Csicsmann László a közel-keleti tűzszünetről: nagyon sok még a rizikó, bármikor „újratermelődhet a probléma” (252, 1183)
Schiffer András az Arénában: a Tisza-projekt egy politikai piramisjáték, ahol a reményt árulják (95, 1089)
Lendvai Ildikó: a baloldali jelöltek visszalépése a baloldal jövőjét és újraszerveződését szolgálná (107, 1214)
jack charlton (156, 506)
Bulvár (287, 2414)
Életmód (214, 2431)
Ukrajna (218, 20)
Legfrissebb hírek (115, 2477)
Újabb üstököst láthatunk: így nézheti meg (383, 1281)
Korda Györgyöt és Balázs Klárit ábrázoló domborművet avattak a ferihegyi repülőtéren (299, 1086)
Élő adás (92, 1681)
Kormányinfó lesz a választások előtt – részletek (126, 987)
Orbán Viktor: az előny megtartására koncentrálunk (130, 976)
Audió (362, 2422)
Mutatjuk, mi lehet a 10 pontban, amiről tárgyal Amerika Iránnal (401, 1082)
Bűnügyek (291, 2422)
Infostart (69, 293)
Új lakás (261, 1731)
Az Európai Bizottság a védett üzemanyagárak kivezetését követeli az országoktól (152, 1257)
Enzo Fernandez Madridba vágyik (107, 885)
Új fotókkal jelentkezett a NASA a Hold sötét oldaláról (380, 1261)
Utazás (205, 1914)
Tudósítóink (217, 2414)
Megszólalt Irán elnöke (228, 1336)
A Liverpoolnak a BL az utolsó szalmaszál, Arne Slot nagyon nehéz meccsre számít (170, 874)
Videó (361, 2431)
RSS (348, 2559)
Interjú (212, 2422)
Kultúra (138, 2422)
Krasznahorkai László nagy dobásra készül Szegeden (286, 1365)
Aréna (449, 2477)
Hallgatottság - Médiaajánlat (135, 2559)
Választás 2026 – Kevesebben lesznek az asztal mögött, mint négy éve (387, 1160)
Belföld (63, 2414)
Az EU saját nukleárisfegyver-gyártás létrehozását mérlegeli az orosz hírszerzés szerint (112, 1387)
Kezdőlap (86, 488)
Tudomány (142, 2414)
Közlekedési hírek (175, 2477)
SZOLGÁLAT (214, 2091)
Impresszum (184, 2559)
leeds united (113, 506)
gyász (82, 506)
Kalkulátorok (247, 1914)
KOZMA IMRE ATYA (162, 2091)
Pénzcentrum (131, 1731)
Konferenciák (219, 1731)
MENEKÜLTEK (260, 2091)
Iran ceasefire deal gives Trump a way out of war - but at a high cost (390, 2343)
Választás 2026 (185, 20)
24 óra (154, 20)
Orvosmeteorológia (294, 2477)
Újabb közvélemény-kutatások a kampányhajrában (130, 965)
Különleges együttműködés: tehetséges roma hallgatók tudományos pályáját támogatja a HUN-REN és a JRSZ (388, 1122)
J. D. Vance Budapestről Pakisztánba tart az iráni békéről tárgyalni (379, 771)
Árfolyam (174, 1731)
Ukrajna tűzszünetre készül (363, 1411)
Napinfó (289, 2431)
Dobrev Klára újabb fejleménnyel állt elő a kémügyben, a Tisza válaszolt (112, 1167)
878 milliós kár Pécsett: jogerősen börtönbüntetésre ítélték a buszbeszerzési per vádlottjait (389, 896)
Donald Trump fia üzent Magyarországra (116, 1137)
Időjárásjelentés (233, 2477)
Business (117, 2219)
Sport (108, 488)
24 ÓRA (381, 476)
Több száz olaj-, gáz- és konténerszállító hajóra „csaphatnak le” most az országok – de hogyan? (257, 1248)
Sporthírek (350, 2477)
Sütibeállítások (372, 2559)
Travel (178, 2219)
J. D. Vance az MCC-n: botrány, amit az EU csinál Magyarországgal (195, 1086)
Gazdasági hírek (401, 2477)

- Task prompt
From the line containing "24 ÓRA (381, 476)" through the last line of the entries above, print every line exactly, including both ends, and nothing else.

- Reply to the task
24 ÓRA (381, 476)
Több száz olaj-, gáz- és konténerszállító hajóra „csaphatnak le” most az országok – de hogyan? (257, 1248)
Sporthírek (350, 2477)
Sütibeállítások (372, 2559)
Travel (178, 2219)
J. D. Vance az MCC-n: botrány, amit az EU csinál Magyarországgal (195, 1086)
Gazdasági hírek (401, 2477)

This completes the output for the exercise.